Questo non significa che riteniamo utilizzabile la presenza istituzionale per
rappresentare sul terreno politico gli oppressi e gli sfruttati. Nel quadro
reazionario della Seconda Repubblica ciò non è dato. Si tratta invece di
rendere visibile ad un numero più alto possibile di lavoratori e di cittadini l’opzione
comunista di cui siamo portatori e che oggi è costretta nel limbo dei circuiti alternativi e della
propaganda diretta.
[1] Nelle elezioni politiche del 1949 in
Germania, le prime dopo la guerra e le uniche che vi si sono tenute con il
sistema proporzionale, il Partito Comunista Tedesco ottenne 12 deputati. Questo
risultato consentiva ai comunisti di partecipare a tutte le commissioni
parlamentari, compresa quella di vigilanza sui servizi segreti. Il numero
minimo dei deputati che dava il diritto di partecipare alle commissioni fu
allora elevato da 12 a 15, proprio per escluderne la presenza dei comunisti.

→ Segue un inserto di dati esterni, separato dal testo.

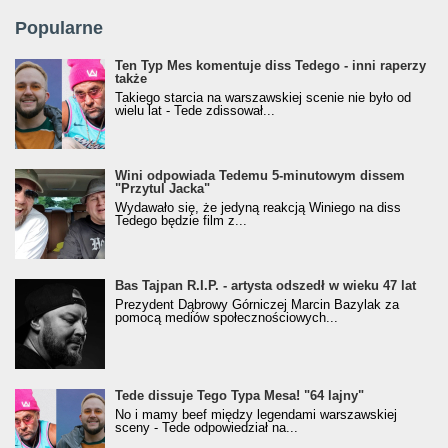
Popularne
Ten Typ Mes komentuje diss Tedego - inni raperzy
także
Takiego starcia na warszawskiej scenie nie było od
wielu lat - Tede zdissował...
Wini odpowiada Tedemu 5-minutowym dissem
"Przytul Jacka"
Wydawało się, że jedyną reakcją Winiego na diss
Tedego będzie film z...
Bas Tajpan R.I.P. - artysta odszedł w wieku 47 lat
Prezydent Dąbrowy Górniczej Marcin Bazylak za
pomocą mediów społecznościowych...
Tede dissuje Tego Typa Mesa! "64 lajny"
No i mamy beef między legendami warszawskiej
sceny - Tede odpowiedział na...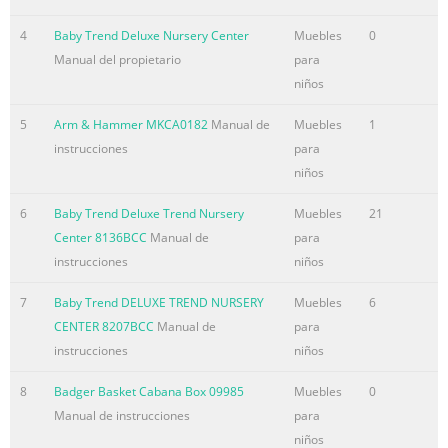
4
Baby Trend Deluxe Nursery Center
Muebles
0
Manual del propietario
para
niños
5
Arm & Hammer MKCA0182
Manual de
Muebles
1
instrucciones
para
niños
6
Baby Trend Deluxe Trend Nursery
Muebles
21
Center 8136BCC
Manual de
para
instrucciones
niños
7
Baby Trend DELUXE TREND NURSERY
Muebles
6
CENTER 8207BCC
Manual de
para
instrucciones
niños
8
Badger Basket Cabana Box 09985
Muebles
0
Manual de instrucciones
para
niños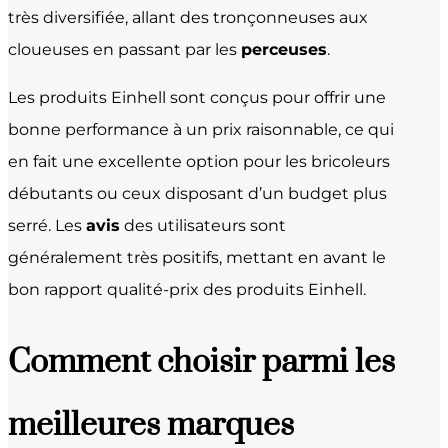
très diversifiée, allant des tronçonneuses aux
cloueuses en passant par les
perceuses
.
Les produits Einhell sont conçus pour offrir une
bonne performance à un prix raisonnable, ce qui
en fait une excellente option pour les bricoleurs
débutants ou ceux disposant d’un budget plus
serré. Les
avis
des utilisateurs sont
généralement très positifs, mettant en avant le
bon rapport qualité-prix des produits Einhell.
Comment choisir parmi les
meilleures marques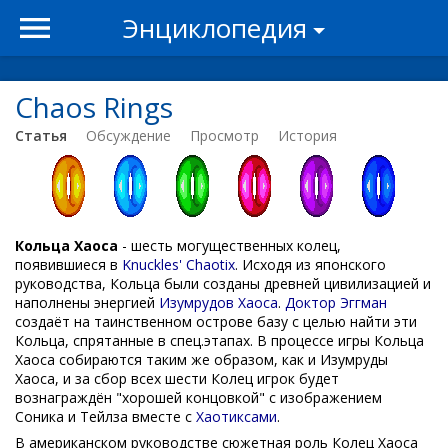
Энциклопедия
Chaos Rings
Статья
Обсуждение
Просмотр
История
Кольца Хаоса
- шесть могущественных колец,
появившиеся в
Knuckles' Chaotix
. Исходя из японского
руководства, Кольца были созданы древней цивилизацией и
наполнены энергией
Изумрудов Хаоса
.
Доктор Эггман
создаёт на таинственном острове базу с целью найти эти
Кольца, спрятанные в спец.этапах. В процессе игры Кольца
Хаоса собираются таким же образом, как и Изумруды
Хаоса, и за сбор всех шести Колец игрок будет
вознаграждён "хорошей концовкой" с изображением
Соника и Тейлза вместе с
Хаотиксами
.
В американском руководстве сюжетная роль Колец Хаоса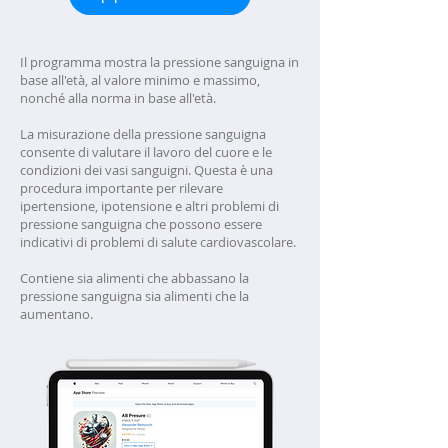
Il programma mostra la pressione sanguigna in
base all'età, al valore minimo e massimo,
nonché alla norma in base all'età.
La misurazione della pressione sanguigna
consente di valutare il lavoro del cuore e le
condizioni dei vasi sanguigni. Questa è una
procedura importante per rilevare
ipertensione, ipotensione e altri problemi di
pressione sanguigna che possono essere
indicativi di problemi di salute cardiovascolare.
Contiene sia alimenti che abbassano la
pressione sanguigna sia alimenti che la
aumentano.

Successivamente viene introdotto lo sbarramento elettorale del 5%. Nel 1956,
sotto il cancellierato democristiano di Adenauer il partito comunista tedesco
viene proibito per legge. Nel 1970, sotto il cancellierato socialdemocratico di
Willy Brandt, viene promulgato l’ “Editto sui radicali”, in virtù del quale
vengono esclusi dai pubblici uffici (scuole, enti statali ecc.) tutti i membri
dichiarati dei gruppi e partiti “radicali”, comunisti compresi.